*Exercise details*: The pictures get dropped, while every remaining part of the listing is copied exactly.

*Data for analysis*:
——————————
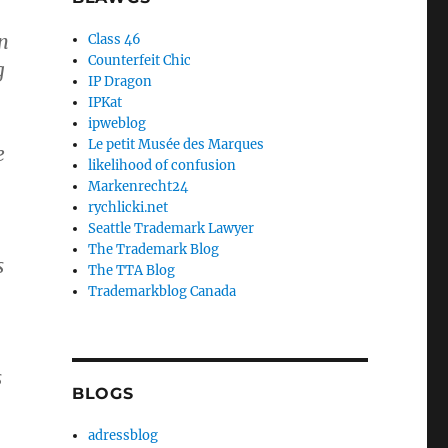
n
Class 46
Counterfeit Chic
g
IP Dragon
IPKat
ipweblog
Le petit Musée des Marques
e
likelihood of confusion
Markenrecht24
rychlicki.net
Seattle Trademark Lawyer
The Trademark Blog
s
The TTA Blog
Trademarkblog Canada
s
BLOGS
adressblog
——————————
*Response area*:
n
Class 46
Counterfeit Chic
g
IP Dragon
IPKat
ipweblog
Le petit Musée des Marques
e
likelihood of confusion
Markenrecht24
rychlicki.net
Seattle Trademark Lawyer
The Trademark Blog
s
The TTA Blog
Trademarkblog Canada
s
BLOGS
adressblog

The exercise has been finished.